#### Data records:
☆ ☆ ☆ ☆ ☆ ☆ ☆

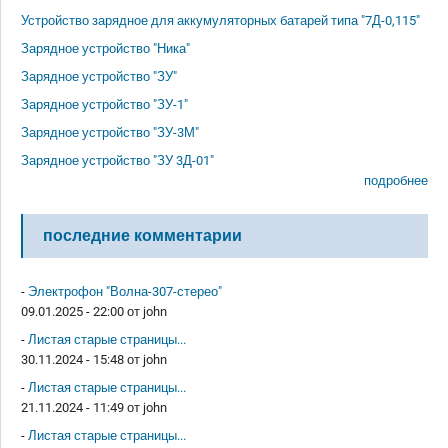
Устройство зарядное для аккумуляторных батарей типа "7Д-0,115"
Зарядное устройство "Ника"
Зарядное устройство "ЗУ"
Зарядное устройство "ЗУ-1"
Зарядное устройство "ЗУ-3М"
Зарядное устройство "ЗУ 3Д-01"
подробнее
последние комментарии
-
Электрофон "Волна-307-стерео"
09.01.2025 - 22:00 от
john
-
Листая старые страницы...
30.11.2024 - 15:48 от
john
-
Листая старые страницы...
21.11.2024 - 11:49 от
john
-
Листая старые страницы...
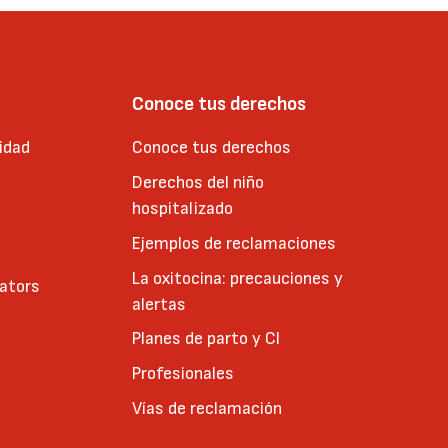
Conoce tus derechos
idad
Conoce tus derechos
Derechos del niño
hospitalizado
Ejemplos de reclamaciones
La oxitocina: precauciones y
cators
alertas
Planes de parto y CI
Profesionales
Vías de reclamación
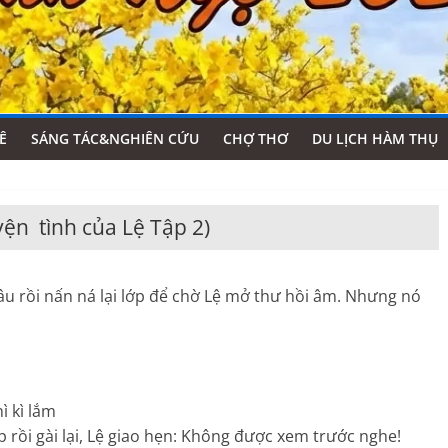
Ê
SÁNG TÁC&NGHIÊN CỨU
CHỢ THƠ
DU LỊCH HÀM THỤ
 tình của Lệ Tập 2)
âu rồi nấn ná lại lớp để chờ Lệ mở thư hồi âm. Nhưng nó
ì kì lắm
ồi gài lại, Lệ giao hẹn: Không được xem trước nghe!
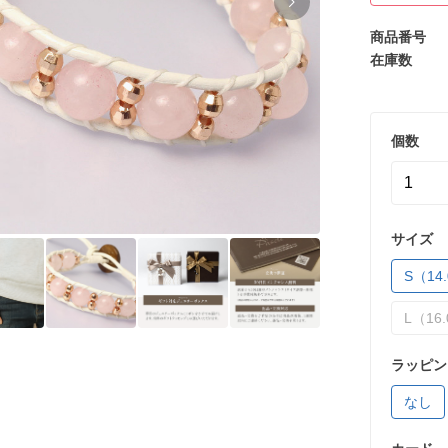
商品番号
在庫数
個数
サイズ
S（14.
L（16.
ラッピン
なし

☆ ☆ ☆ ☆ ☆ ☆ ☆

#### Task goal:
Write out all of the data above exactly, without any of its pictures.

#### Response area:
Устройство зарядное для аккумуляторных батарей типа "7Д-0,115"
Зарядное устройство "Ника"
Зарядное устройство "ЗУ"
Зарядное устройство "ЗУ-1"
Зарядное устройство "ЗУ-3М"
Зарядное устройство "ЗУ 3Д-01"
подробнее
последние комментарии
-
Электрофон "Волна-307-стерео"
09.01.2025 - 22:00 от
john
-
Листая старые страницы...
30.11.2024 - 15:48 от
john
-
Листая старые страницы...
21.11.2024 - 11:49 от
john
-
Листая старые страницы...
Conoce tus derechos
idad
Conoce tus derechos
Derechos del niño
hospitalizado
Ejemplos de reclamaciones
La oxitocina: precauciones y
cators
alertas
Planes de parto y CI
Profesionales
Vías de reclamación
Ê
SÁNG TÁC&NGHIÊN CỨU
CHỢ THƠ
DU LỊCH HÀM THỤ
 tình của Lệ Tập 2)
âu rồi nấn ná lại lớp để chờ Lệ mở thư hồi âm. Nhưng nó
ì kì lắm
ồi gài lại, Lệ giao hẹn: Không được xem trước nghe!
商品番号
在庫数
個数
サイズ
S（14.
L（16.
ラッピン
なし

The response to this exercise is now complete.